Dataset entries
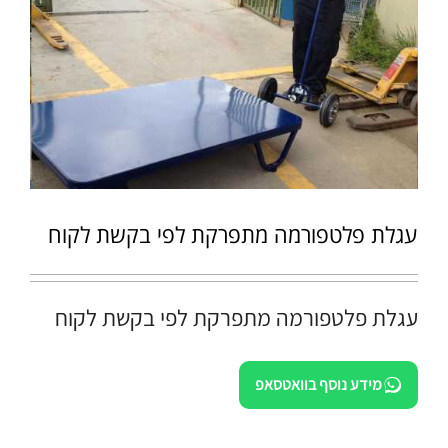
עגלת פלטפורמה מתפרקת לפי בקשת לקוח
עגלת פלטפורמה מתפרקת לפי בקשת לקוח
מידע נוסף בוואטסאפ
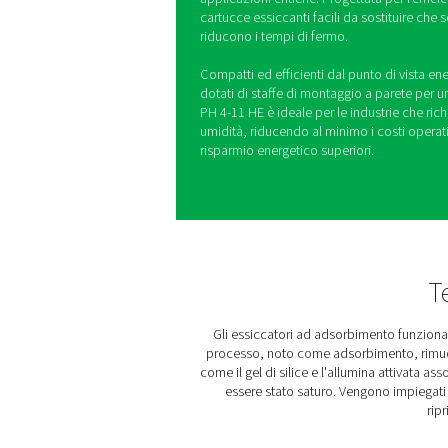
Essiccatori a
a freddo PH 4
Gli essiccatori ad adsorbi
offrono un'essiccazione dell
fino a -40 °C o -70 °C, gara
applicazioni critiche. Proge
cartucce essiccanti facili d
riducono i tempi di fermo.
Compatti ed efficienti dal p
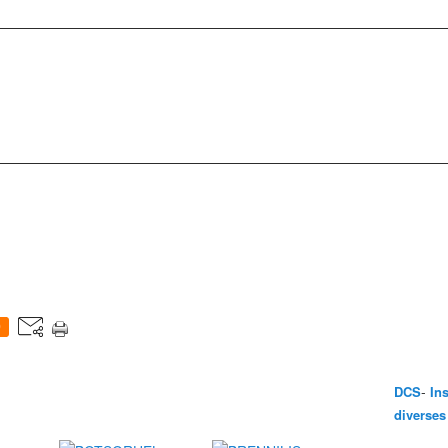
0
-
DCS
In
diverses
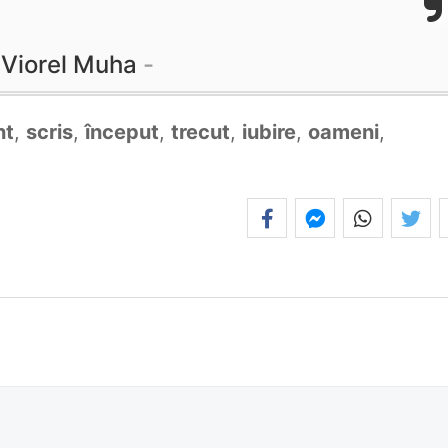
Viorel Muha
nt
,
scris
,
început
,
trecut
,
iubire
,
oameni
,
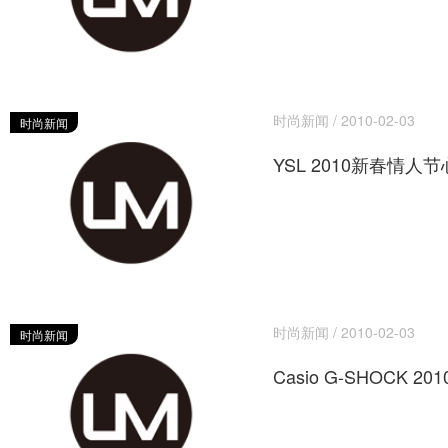
时尚新闻 / 2010-02-03
时尚新闻
YSL 2010新春情人
时尚新闻 / 2010-02-03
时尚新闻
Casio G-SHOCK 2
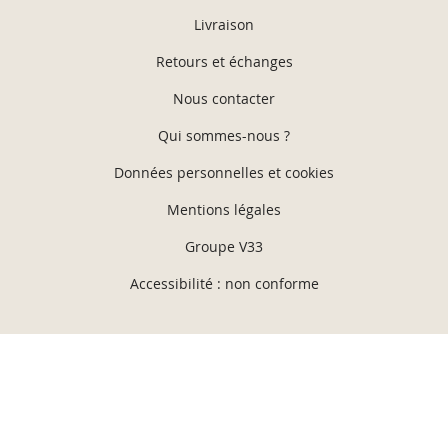
Livraison
Retours et échanges
Nous contacter
Qui sommes-nous ?
Données personnelles et cookies
Mentions légales
Groupe V33
Accessibilité : non conforme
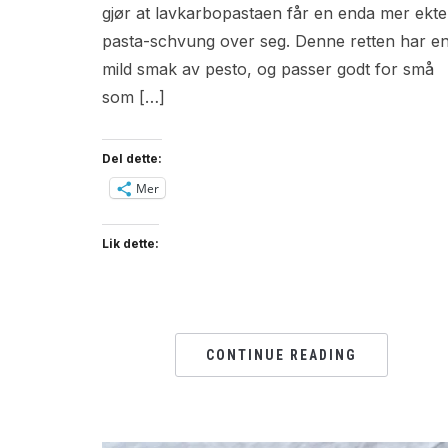
gjør at lavkarbopastaen får en enda mer ekte
pasta-schvung over seg. Denne retten har e
mild smak av pesto, og passer godt for små
som […]
Del dette:
Mer
Lik dette:
CONTINUE READING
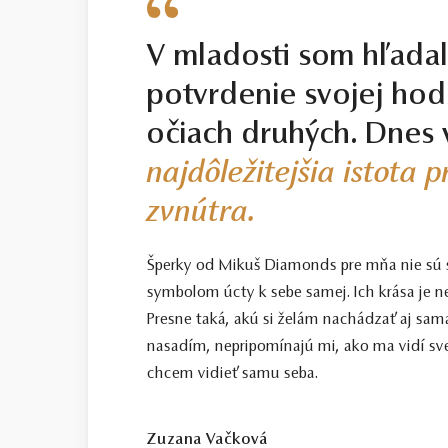
V mladosti som hľada
potvrdenie svojej hod
očiach druhých. Dnes 
najdôležitejšia istota 
zvnútra.
Šperky od Mikuš Diamonds pre mňa nie sú
symbolom úcty k sebe samej. Ich krása je n
Presne taká, akú si želám nachádzať aj sama
nasadím, nepripomínajú mi, ako ma vidí sve
chcem vidieť samu seba.
Zuzana Vačková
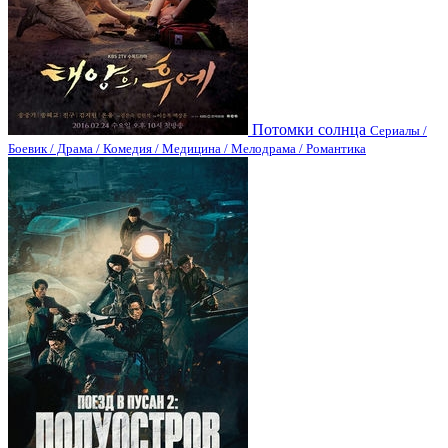
Потомки солнца
Сериалы /
Боевик / Драма / Комедия / Медицина / Мелодрама / Романтика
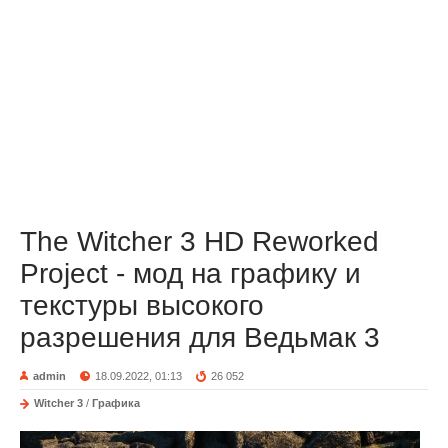
The Witcher 3 HD Reworked
Project - мод на графику и
текстуры высокого
разрешения для Ведьмак 3
admin
18.09.2022, 01:13
26 052
Witcher 3
/
Графика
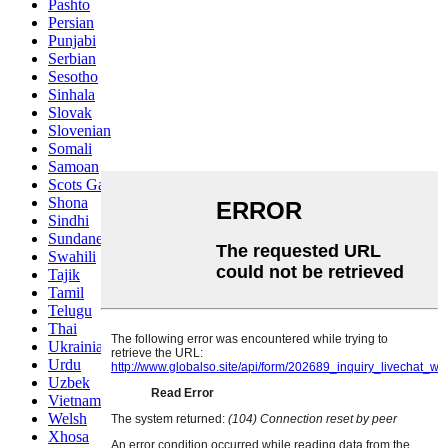
Pashto
Persian
Punjabi
Serbian
Sesotho
Sinhala
Slovak
Slovenian
Somali
Samoan
Scots Gaelic
Shona
Sindhi
Sundanese
Swahili
Tajik
Tamil
Telugu
Thai
Ukrainian
Urdu
Uzbek
Vietnamese
Welsh
Xhosa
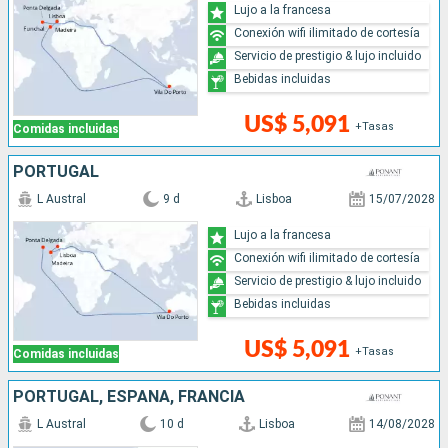
Lujo a la francesa
Conexión wifi ilimitado de cortesía
Servicio de prestigio & lujo incluido
Bebidas incluidas
US$ 5,091
+Tasas
Comidas incluidas
PORTUGAL
L Austral
9 d
Lisboa
15/07/2028
Lujo a la francesa
Conexión wifi ilimitado de cortesía
Servicio de prestigio & lujo incluido
Bebidas incluidas
US$ 5,091
+Tasas
Comidas incluidas
PORTUGAL, ESPAÑA, FRANCIA
L Austral
10 d
Lisboa
14/08/2028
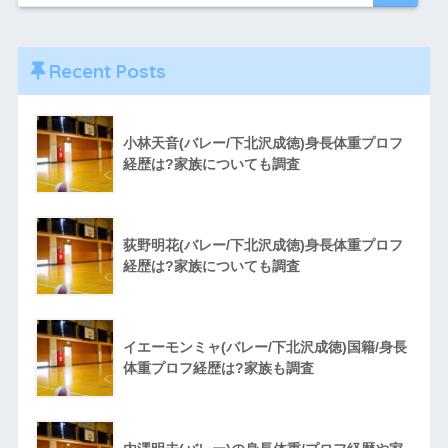
Recent Posts
小林天音(バレー/下北沢成徳)身長体重プロフ
経歴は?家族についても調査
荻野明花(バレー/下北沢成徳)身長体重プロフ
経歴は?家族についても調査
イエーモンミャ(バレー/下北沢成徳)国籍/身長
体重プロフ経歴は?家族も調査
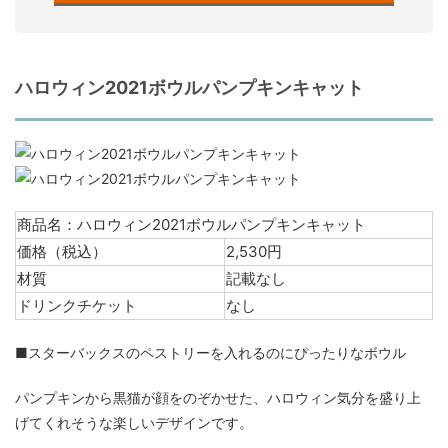
ハロウィン2021ボウルパンプキンキャット
商品名：ハロウィン2021ボウルパンプキンキャット
価格（税込）
2,530円
材質
記載なし
ドリンクチケット
なし
■スターバックスのペストリーを入れるのにぴったりなボウル
パンプキンから黒猫が顔をのぞかせた、ハロウィン気分を盛り上
げてくれそうな楽しいデザインです。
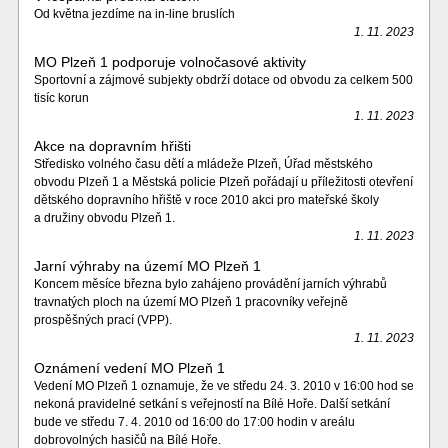
Od května jezdíme na in-line bruslích
1. 11. 2023
MO Plzeň 1 podporuje volnočasové aktivity
Sportovní a zájmové subjekty obdrží dotace od obvodu za celkem 500
tisíc korun
1. 11. 2023
Akce na dopravním hřišti
Středisko volného času dětí a mládeže Plzeň, Úřad městského
obvodu Plzeň 1 a Městská policie Plzeň pořádají u příležitosti otevření
dětského dopravního hřiště v roce 2010 akci pro mateřské školy
a družiny obvodu Plzeň 1.
1. 11. 2023
Jarní výhraby na území MO Plzeň 1
Koncem měsíce března bylo zahájeno provádění jarních výhrabů
travnatých ploch na území MO Plzeň 1 pracovníky veřejně
prospěšných prací (VPP).
1. 11. 2023
Oznámení vedení MO Plzeň 1
Vedení MO Plzeň 1 oznamuje, že ve středu 24. 3. 2010 v 16:00 hod se
nekoná pravidelné setkání s veřejností na Bílé Hoře. Další setkání
bude ve středu 7. 4. 2010 od 16:00 do 17:00 hodin v areálu
dobrovolných hasičů na Bílé Hoře.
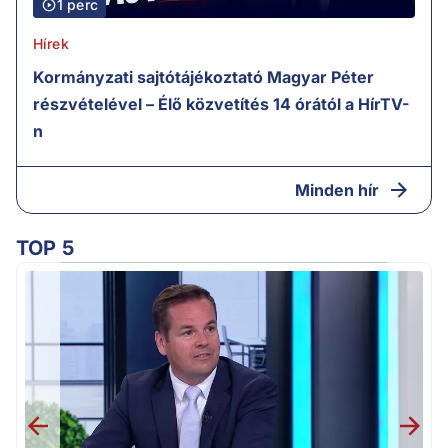
1 perc
Hírek
Kormányzati sajtótájékoztató Magyar Péter
részvételével – Élő közvetítés 14 órától a HírTV-
n
Minden hír
TOP 5
M
k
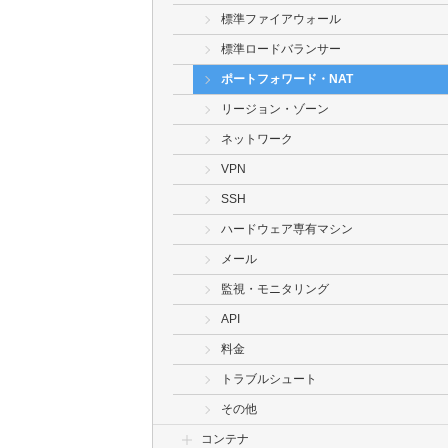
標準ファイアウォール
標準ロードバランサー
ポートフォワード・NAT
リージョン・ゾーン
ネットワーク
VPN
SSH
ハードウェア専有マシン
メール
監視・モニタリング
API
料金
トラブルシュート
その他
コンテナ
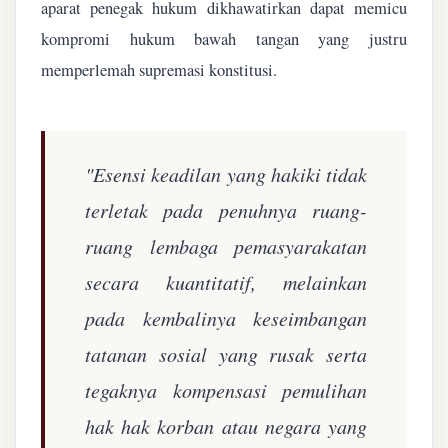
aparat penegak hukum dikhawatirkan dapat memicu
kompromi hukum bawah tangan yang justru
memperlemah supremasi konstitusi.
"Esensi keadilan yang hakiki tidak
terletak pada penuhnya ruang-
ruang lembaga pemasyarakatan
secara kuantitatif, melainkan
pada kembalinya keseimbangan
tatanan sosial yang rusak serta
tegaknya kompensasi pemulihan
hak hak korban atau negara yang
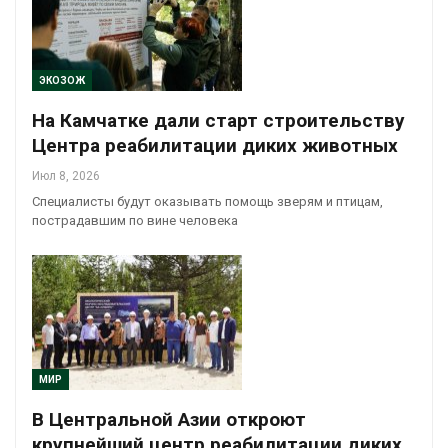
ЭКОЗОЖ
На Камчатке дали старт строительству
Центра реабилитации диких животных
Июл 8, 2026
Специалисты будут оказывать помощь зверям и птицам,
пострадавшим по вине человека
МИР
В Центральной Азии откроют
крупнейший центр реабилитации диких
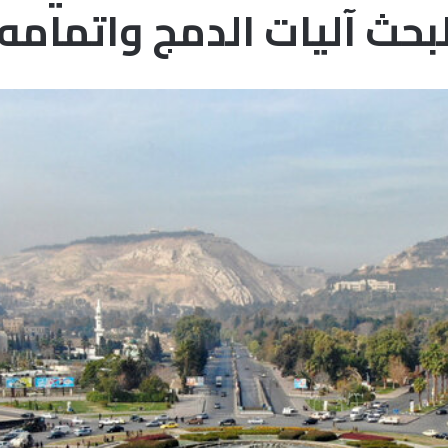
بحث آليات الدمج واتمامه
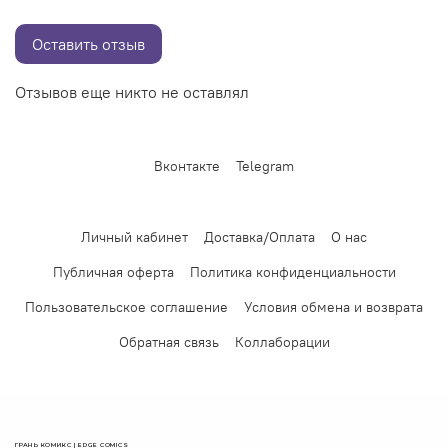
Оставить отзыв
Отзывов еще никто не оставлял
Вконтакте
Telegram
Личный кабинет
Доставка/Оплата
О нас
Публичная оферта
Политика конфиденциальности
Пользовательское соглашение
Условия обмена и возврата
Обратная связь
Коллаборации
ГРАНЬ КОМИКС | EDGE COMICS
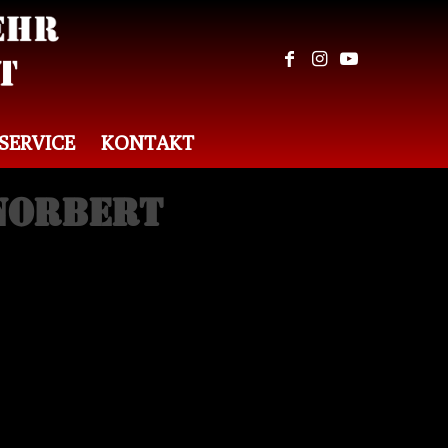
SERVICE
KONTAKT
Norbert
gskommandant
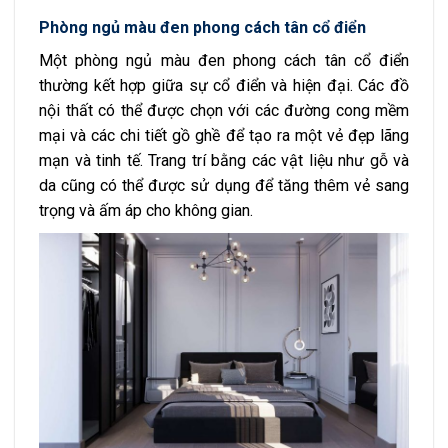
Phòng ngủ màu đen phong cách tân cổ điển
Một phòng ngủ màu đen phong cách tân cổ điển
thường kết hợp giữa sự cổ điển và hiện đại. Các đồ
nội thất có thể được chọn với các đường cong mềm
mại và các chi tiết gồ ghề để tạo ra một vẻ đẹp lãng
mạn và tinh tế. Trang trí bằng các vật liệu như gỗ và
da cũng có thể được sử dụng để tăng thêm vẻ sang
trọng và ấm áp cho không gian.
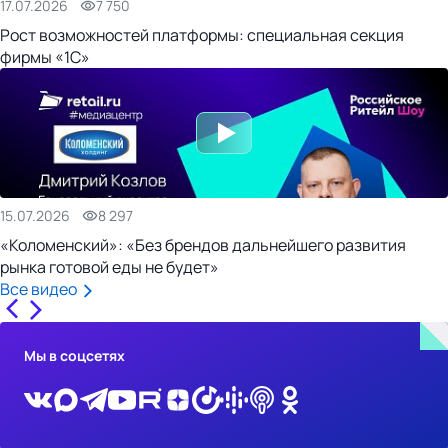
17.07.2026
7 750
Рост возможностей платформы: специальная секция
фирмы «1С»
15.07.2026
8 297
«Коломенский»: «Без брендов дальнейшего развития
рынка готовой еды не будет»
Все видео
Мы в соцсетях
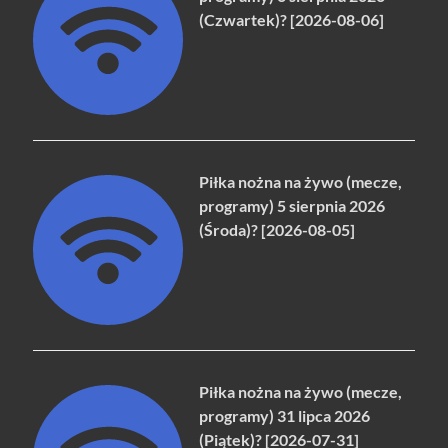
(Czwartek)? [2026-08-06]
Piłka nożna na żywo (mecze,
programy) 5 sierpnia 2026
(Środa)? [2026-08-05]
Piłka nożna na żywo (mecze,
programy) 31 lipca 2026
(Piątek)? [2026-07-31]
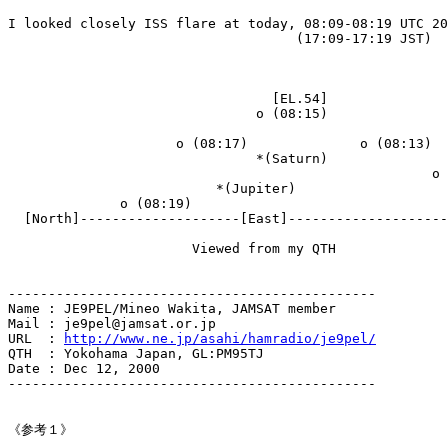
I looked closely ISS flare at today, 08:09-08:19 UTC 20
                                    (17:09-17:19 JST)

                                 [EL.54]

                               o (08:15)

                     o (08:17)              o (08:13)

                               *(Saturn)               
                                                     o 
                          *(Jupiter)

              o (08:19)                                
  [North]--------------------[East]--------------------
                       Viewed from my QTH

----------------------------------------------

Name : JE9PEL/Mineo Wakita, JAMSAT member

Mail : je9pel@jamsat.or.jp

URL  : 
http://www.ne.jp/asahi/hamradio/je9pel/
QTH  : Yokohama Japan, GL:PM95TJ

Date : Dec 12, 2000

----------------------------------------------

《参考１》
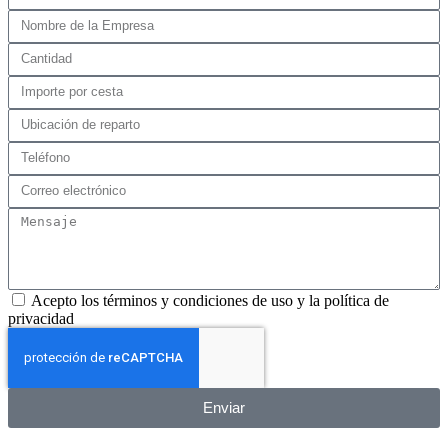
Acepto los términos y condiciones de uso y la política de
privacidad
Enviar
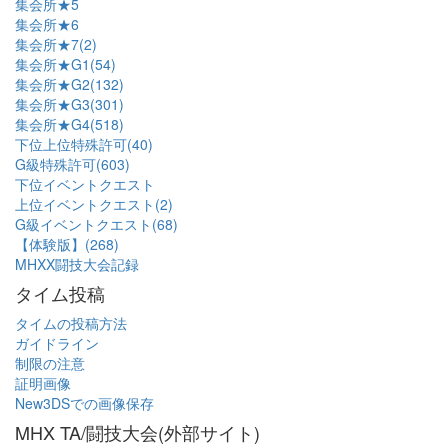
集会所★5
集会所★6
集会所★7(2)
集会所★G1(54)
集会所★G2(132)
集会所★G3(301)
集会所★G4(518)
下位上位特殊許可(40)
G級特殊許可(603)
下位イベントクエスト
上位イベントクエスト(2)
G級イベントクエスト(68)
【体験版】(268)
MHXX闘技大会記録
タイム投稿
タイムの投稿方法
ガイドライン
制限の注意
証明画像
New3DSでの画像保存
MHX TA/闘技大会(外部サイト)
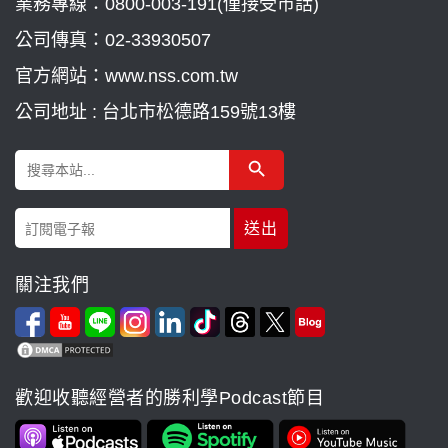
業務專線：
0800-003-191(僅接受市話)
公司傳真：02-33930507
官方網站：www.nss.com.tw
公司地址 : 台北市松德路159號13樓
Search Button
Search
for:
關注我們
歡迎收聽經營者的勝利學Podcast節目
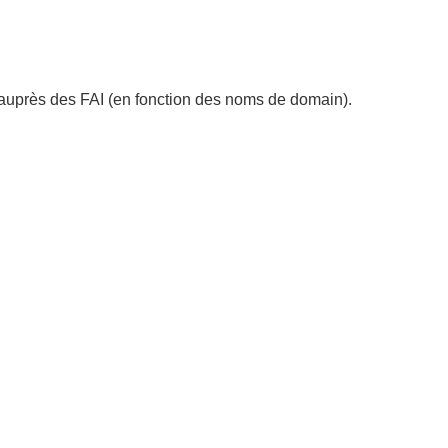
n auprès des FAI (en fonction des noms de domain).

• _Your instructions_: In the records above, find each line with the string "реабилитации" and list it.

• _Response to this exercise_:
Центра реабилитации диких животных
крупнейший центр реабилитации диких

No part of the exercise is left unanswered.